Cassini achieved worldwide fame shortly after John F. Kennedy was elected to the White House in 1960, when Kennedy's young, glamorous wife announced that she had chosen Cassini to serve as her official couturier. The fashion establishment was rather miffed that someone of Cassini's standing—known more as a playboy than a serious designer—was chosen outside of their ranks, but Cassini was socially acquainted with the Kennedy clan and had convinced Jacqueline Kennedy that his Hollywood experience would help him make her a fashion standout as First Lady. He proved correct, for from Inauguration Day 1961 forward, details of her ensembles were breathlessly chronicled by the press and avidly copied by manufacturers. "Cassini from the start produced a wardrobe that was elegant but modern," noted the Times of London, including the one he designed for Kennedy at her husband's swearing-in ceremony.

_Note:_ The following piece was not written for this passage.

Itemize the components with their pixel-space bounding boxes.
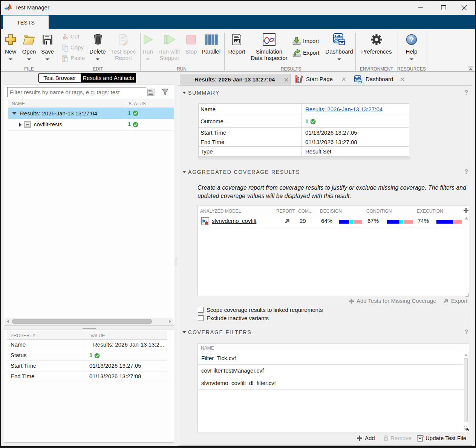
svg-text:?: ? [409,36,414,44]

The Kennedy Administration lasted less than three years, but the 300 outfits that Cassini made for Jacqueline Kennedy set several trends that endured for the entire decade. His style signatures included A-line geometric dresses, pillbox hats, boxy jackets with oversized buttons, and a leopard coat that became a ubiquitous staple for the well-dressed woman. Cassini was also an astute entrepreneur, venturing into menswear and then becoming the first American designer to license his name to other products. "Oleg Cassini" hosiery, handbags, and even bed linens earned him a small fortune.

Cassini worked steadily until his death, even designing a line of dresses for David's Bridal the year before he died. He remained an unrepentant raconteur, and chronicled his fascinating encounters with the equally rich and famous in a 1987 autobiogra-phy, In My Own Fashion. He died on March 17, 2006, in Manhasset, New York, at the age of 92. His third wife, Marianne, told the press that a broken blood vessel in his head was the cause of death. Daughters Daria and Christina also survive him, as do four grandchildren.

Sources:

Chicago Tribune, March 19, 2006, sec. 4, p. 5; Daily Telegraph (London), March 20, 2006; Los Angeles Times, March 18, 2006, p. B14; New York Times, March 19, 2006, p. A28; April 21, 2006, p. A2; People, March 28, 2006, pp. 129-33; Times (London), March 21, 2006, p. 63; Washington Post, March 19, 2006, p. C7.